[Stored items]
= = = = = = =

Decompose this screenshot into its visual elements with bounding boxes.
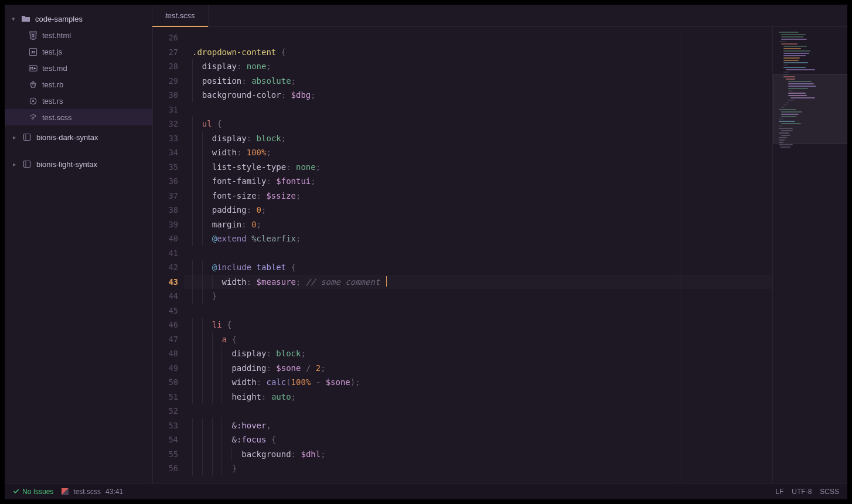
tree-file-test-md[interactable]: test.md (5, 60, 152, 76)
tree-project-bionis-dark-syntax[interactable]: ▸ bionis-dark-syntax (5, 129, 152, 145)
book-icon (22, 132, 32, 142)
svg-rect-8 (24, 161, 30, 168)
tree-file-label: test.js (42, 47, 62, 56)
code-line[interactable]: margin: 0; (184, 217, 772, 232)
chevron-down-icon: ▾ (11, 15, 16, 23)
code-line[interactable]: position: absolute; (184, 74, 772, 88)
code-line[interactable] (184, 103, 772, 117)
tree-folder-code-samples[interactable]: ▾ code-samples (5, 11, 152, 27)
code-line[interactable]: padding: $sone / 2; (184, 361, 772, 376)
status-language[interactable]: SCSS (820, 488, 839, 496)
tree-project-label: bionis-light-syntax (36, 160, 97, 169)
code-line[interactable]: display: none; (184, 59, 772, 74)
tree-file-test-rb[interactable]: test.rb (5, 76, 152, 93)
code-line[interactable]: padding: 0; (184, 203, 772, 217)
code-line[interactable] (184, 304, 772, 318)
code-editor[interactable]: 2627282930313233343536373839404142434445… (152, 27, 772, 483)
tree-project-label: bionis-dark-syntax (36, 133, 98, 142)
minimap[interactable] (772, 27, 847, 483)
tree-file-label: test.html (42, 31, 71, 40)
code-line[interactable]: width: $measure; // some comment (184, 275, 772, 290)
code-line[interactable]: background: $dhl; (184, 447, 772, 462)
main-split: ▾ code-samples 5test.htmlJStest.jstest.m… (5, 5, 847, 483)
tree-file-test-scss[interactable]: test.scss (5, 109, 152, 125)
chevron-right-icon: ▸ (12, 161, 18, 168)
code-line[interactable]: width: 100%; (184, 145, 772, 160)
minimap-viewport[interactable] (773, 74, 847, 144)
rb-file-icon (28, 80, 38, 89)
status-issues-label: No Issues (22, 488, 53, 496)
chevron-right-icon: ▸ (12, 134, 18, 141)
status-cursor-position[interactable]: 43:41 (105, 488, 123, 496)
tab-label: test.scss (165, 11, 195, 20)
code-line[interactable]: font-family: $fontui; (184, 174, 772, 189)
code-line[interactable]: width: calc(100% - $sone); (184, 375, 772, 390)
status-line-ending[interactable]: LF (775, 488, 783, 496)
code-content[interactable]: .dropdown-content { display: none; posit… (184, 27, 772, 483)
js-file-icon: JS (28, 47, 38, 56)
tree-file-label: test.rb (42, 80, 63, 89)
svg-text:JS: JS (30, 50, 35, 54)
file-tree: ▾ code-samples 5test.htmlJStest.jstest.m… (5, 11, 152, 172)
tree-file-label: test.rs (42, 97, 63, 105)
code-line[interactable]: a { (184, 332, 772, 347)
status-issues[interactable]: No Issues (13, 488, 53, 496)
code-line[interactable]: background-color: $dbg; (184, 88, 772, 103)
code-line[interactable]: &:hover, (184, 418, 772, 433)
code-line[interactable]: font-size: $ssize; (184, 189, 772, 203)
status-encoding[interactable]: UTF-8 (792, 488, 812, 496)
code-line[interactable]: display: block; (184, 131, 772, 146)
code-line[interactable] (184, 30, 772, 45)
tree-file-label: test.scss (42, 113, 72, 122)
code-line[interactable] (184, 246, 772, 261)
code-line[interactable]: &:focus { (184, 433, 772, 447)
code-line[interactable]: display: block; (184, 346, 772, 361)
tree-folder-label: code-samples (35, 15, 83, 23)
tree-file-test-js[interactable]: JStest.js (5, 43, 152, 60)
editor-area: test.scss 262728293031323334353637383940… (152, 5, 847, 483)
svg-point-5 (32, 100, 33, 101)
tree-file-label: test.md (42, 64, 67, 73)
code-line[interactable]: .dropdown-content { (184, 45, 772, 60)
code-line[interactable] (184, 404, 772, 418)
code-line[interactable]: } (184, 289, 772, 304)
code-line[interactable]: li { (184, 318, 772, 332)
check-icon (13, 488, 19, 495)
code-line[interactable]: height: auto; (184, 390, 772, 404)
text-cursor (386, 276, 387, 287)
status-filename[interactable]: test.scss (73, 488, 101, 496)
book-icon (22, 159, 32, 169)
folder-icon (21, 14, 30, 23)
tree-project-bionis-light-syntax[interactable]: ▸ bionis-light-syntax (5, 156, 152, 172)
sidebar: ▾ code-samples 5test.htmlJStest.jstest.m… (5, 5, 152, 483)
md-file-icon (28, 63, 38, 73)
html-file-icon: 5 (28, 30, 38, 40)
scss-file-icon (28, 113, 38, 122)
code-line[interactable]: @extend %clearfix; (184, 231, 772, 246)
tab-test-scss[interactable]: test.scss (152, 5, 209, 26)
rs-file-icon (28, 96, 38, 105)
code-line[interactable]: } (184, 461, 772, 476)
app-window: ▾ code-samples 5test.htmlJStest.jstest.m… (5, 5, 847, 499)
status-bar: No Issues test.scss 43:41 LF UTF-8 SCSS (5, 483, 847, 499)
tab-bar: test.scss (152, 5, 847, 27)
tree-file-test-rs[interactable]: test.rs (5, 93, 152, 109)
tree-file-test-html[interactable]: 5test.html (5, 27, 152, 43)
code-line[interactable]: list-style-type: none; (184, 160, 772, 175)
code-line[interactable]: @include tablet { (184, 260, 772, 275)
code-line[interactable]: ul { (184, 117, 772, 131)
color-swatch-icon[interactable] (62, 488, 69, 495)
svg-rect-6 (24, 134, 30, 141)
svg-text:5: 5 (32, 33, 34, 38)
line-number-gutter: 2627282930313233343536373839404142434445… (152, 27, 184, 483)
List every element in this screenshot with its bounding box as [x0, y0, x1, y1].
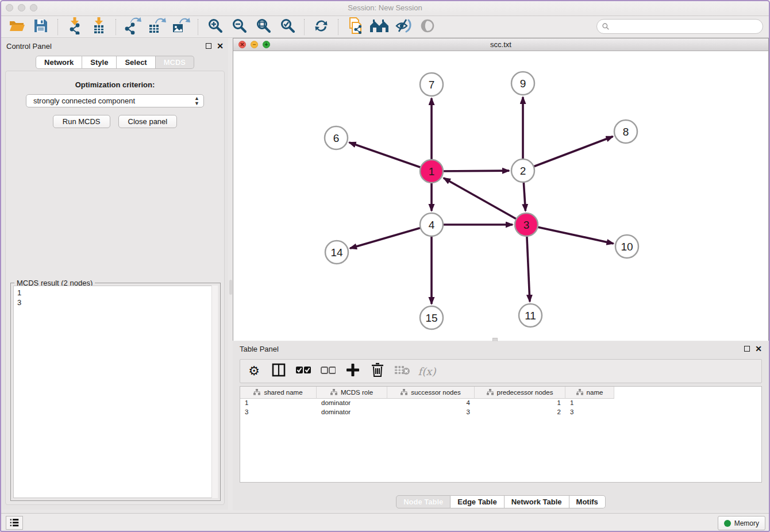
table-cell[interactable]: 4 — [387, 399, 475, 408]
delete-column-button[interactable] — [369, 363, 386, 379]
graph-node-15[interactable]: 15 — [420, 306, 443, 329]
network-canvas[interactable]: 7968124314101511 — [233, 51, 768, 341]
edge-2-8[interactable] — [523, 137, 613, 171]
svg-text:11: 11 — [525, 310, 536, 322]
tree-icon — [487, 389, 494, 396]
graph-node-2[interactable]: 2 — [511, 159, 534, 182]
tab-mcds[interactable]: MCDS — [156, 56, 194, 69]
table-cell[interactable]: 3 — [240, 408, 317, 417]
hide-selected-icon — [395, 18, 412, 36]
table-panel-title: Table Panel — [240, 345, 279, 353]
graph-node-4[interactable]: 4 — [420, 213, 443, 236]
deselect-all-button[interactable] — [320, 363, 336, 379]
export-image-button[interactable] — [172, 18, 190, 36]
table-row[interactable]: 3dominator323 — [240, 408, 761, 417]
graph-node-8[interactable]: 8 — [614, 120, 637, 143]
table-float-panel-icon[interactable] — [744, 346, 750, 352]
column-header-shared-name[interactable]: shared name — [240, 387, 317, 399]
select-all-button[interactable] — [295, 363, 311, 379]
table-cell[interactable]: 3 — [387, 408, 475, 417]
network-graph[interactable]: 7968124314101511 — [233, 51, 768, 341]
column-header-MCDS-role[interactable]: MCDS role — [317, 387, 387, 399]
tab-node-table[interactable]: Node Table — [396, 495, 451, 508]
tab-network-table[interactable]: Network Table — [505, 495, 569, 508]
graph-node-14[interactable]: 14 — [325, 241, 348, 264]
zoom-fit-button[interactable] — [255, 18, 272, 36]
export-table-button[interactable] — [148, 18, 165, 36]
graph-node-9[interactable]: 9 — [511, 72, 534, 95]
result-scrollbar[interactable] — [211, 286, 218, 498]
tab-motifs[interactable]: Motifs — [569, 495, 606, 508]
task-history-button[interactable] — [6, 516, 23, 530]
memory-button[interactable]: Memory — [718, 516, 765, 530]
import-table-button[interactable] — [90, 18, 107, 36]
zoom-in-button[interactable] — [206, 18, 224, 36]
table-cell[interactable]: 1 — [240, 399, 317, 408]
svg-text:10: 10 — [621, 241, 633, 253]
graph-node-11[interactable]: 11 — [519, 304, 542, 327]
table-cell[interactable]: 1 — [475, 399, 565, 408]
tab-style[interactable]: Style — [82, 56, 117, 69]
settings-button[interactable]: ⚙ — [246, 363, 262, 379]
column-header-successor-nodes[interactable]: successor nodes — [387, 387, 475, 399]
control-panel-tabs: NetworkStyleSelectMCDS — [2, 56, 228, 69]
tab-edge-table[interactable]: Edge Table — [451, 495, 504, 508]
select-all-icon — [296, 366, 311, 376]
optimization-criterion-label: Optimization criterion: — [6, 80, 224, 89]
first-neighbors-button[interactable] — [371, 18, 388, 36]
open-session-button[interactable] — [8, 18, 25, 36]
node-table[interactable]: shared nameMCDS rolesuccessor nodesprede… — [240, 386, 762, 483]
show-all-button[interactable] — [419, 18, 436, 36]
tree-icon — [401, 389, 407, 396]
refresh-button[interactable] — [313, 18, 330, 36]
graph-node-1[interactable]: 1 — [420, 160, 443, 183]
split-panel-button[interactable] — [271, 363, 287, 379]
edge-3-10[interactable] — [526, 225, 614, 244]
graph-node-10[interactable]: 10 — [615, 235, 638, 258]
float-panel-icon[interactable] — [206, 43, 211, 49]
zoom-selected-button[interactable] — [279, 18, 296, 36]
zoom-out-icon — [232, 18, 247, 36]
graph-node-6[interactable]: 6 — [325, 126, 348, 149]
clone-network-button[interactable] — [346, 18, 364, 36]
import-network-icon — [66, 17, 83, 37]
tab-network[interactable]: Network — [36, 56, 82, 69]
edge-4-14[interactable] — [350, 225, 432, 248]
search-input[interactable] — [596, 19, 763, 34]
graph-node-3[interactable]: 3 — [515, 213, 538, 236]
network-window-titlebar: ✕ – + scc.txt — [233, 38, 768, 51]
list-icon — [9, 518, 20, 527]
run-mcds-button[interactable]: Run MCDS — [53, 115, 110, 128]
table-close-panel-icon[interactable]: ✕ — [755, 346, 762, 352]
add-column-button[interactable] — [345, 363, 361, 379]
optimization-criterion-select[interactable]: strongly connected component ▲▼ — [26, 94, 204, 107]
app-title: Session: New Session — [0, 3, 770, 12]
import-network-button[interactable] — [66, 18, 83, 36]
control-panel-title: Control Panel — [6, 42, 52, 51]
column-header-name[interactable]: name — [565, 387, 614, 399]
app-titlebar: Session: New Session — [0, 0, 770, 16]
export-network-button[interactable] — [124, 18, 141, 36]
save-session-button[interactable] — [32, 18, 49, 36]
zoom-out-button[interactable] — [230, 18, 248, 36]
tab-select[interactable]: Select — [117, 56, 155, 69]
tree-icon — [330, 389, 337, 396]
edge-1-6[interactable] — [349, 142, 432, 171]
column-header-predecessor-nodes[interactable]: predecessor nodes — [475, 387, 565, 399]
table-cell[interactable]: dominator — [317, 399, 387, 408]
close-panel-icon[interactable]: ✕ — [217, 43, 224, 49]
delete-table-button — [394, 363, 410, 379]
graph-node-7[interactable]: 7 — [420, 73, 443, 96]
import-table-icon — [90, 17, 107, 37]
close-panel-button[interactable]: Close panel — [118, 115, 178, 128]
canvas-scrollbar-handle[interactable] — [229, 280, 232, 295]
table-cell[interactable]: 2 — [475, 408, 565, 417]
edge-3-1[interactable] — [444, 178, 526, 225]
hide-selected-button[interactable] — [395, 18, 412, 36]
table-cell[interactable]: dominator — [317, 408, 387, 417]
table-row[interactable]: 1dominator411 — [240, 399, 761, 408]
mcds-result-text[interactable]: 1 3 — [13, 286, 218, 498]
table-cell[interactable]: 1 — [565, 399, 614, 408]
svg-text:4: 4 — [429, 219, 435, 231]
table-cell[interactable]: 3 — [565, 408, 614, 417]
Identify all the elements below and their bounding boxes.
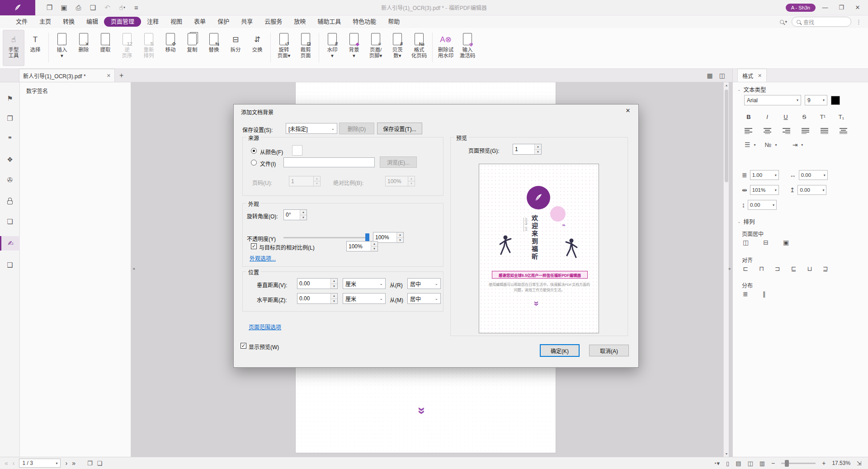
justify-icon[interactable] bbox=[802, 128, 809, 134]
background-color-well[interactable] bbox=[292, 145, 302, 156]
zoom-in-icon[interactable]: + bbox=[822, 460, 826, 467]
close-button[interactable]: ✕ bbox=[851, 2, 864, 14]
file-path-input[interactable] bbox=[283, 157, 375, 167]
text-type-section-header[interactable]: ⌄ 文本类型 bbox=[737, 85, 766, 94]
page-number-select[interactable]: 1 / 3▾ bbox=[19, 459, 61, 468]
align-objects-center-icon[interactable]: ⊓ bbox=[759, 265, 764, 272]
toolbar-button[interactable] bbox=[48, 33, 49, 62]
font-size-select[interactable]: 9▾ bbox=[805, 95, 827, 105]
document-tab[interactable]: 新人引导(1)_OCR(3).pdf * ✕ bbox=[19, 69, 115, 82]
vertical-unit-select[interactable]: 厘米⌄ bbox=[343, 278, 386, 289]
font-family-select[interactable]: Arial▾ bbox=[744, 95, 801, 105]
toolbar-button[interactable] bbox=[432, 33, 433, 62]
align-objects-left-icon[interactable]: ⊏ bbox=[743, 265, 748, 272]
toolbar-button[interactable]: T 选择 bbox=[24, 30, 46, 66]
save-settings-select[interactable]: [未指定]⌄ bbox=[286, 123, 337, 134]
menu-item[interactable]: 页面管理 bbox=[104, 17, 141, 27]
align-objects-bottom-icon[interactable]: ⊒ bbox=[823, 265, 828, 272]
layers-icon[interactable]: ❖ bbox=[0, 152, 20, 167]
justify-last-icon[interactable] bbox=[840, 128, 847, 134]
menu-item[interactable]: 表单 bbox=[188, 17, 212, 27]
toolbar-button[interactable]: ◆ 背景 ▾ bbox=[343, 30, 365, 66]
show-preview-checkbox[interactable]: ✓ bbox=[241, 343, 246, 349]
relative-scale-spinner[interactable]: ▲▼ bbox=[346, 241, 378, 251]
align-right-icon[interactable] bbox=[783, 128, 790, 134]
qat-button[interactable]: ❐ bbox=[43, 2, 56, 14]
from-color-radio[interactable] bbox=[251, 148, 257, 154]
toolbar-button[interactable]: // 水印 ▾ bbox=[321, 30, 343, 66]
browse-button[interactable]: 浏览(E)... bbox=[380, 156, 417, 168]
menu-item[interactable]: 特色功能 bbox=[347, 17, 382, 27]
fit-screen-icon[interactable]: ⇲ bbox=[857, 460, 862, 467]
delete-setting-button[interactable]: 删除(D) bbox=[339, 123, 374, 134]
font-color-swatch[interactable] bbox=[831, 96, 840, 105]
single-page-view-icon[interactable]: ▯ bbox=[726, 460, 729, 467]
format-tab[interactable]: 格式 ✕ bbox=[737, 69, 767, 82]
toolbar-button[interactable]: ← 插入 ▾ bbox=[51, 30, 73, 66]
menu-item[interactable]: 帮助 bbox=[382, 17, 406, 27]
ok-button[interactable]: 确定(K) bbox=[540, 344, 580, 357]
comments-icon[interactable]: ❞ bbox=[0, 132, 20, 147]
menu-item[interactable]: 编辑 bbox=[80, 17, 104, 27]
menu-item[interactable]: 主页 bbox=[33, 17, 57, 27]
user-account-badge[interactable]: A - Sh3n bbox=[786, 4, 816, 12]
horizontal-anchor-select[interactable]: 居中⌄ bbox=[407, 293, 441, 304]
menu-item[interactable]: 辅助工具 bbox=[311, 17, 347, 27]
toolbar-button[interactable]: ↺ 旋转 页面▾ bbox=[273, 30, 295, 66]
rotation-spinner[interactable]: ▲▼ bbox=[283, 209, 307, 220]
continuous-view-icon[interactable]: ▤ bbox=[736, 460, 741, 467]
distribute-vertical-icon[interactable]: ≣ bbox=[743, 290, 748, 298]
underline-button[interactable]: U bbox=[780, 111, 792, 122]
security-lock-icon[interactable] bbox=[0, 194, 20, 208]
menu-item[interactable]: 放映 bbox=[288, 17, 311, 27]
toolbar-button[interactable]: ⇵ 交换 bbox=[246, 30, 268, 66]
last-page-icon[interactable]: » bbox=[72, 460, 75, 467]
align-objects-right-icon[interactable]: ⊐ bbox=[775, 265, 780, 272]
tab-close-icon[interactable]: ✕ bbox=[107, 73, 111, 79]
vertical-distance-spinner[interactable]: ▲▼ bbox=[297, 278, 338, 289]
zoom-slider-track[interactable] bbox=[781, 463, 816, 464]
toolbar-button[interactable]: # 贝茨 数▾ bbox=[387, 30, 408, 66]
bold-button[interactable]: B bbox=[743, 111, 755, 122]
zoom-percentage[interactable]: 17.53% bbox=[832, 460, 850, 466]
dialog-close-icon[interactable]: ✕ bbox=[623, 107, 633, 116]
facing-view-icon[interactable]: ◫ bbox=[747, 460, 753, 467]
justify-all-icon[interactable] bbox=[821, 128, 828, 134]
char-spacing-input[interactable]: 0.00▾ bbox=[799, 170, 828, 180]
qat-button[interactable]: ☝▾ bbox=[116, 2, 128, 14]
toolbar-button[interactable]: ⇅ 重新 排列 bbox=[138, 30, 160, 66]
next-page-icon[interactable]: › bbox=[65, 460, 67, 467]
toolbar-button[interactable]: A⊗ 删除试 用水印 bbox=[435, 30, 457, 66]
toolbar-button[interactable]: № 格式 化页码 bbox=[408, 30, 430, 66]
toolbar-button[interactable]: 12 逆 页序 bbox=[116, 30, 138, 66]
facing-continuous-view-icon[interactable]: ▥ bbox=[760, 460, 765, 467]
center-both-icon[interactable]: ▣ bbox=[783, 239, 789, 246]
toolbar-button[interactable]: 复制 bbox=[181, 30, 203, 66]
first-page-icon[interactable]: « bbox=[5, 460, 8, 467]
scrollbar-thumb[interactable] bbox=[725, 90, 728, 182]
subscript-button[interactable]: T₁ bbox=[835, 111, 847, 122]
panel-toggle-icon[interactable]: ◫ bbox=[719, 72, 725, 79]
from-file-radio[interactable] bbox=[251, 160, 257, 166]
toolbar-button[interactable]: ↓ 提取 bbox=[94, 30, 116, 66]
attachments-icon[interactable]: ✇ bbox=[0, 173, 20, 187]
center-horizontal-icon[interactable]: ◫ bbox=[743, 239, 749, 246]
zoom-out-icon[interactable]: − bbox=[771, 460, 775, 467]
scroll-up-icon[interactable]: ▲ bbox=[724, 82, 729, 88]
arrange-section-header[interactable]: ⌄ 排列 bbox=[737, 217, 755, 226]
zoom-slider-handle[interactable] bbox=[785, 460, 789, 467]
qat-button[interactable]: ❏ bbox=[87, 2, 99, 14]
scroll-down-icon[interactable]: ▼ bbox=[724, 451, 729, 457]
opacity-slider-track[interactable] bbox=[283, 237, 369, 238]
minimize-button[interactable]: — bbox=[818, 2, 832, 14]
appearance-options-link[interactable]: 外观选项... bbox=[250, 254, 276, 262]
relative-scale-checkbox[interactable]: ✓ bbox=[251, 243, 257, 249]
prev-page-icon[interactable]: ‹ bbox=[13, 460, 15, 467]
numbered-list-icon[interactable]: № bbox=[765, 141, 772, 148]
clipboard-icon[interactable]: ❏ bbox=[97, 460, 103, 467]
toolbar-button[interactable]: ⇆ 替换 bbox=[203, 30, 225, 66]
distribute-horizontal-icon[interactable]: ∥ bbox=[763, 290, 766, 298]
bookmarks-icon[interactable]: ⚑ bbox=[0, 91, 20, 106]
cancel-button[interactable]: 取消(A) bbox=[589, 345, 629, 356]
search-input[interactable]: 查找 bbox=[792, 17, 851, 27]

= = = = = = =

Only the lines containing "last" are needed; copy each of them from the data.

### PROBLEM SOLUTION
justify-last-icon[interactable] bbox=[840, 128, 847, 134]
last-page-icon[interactable]: » bbox=[72, 460, 75, 467]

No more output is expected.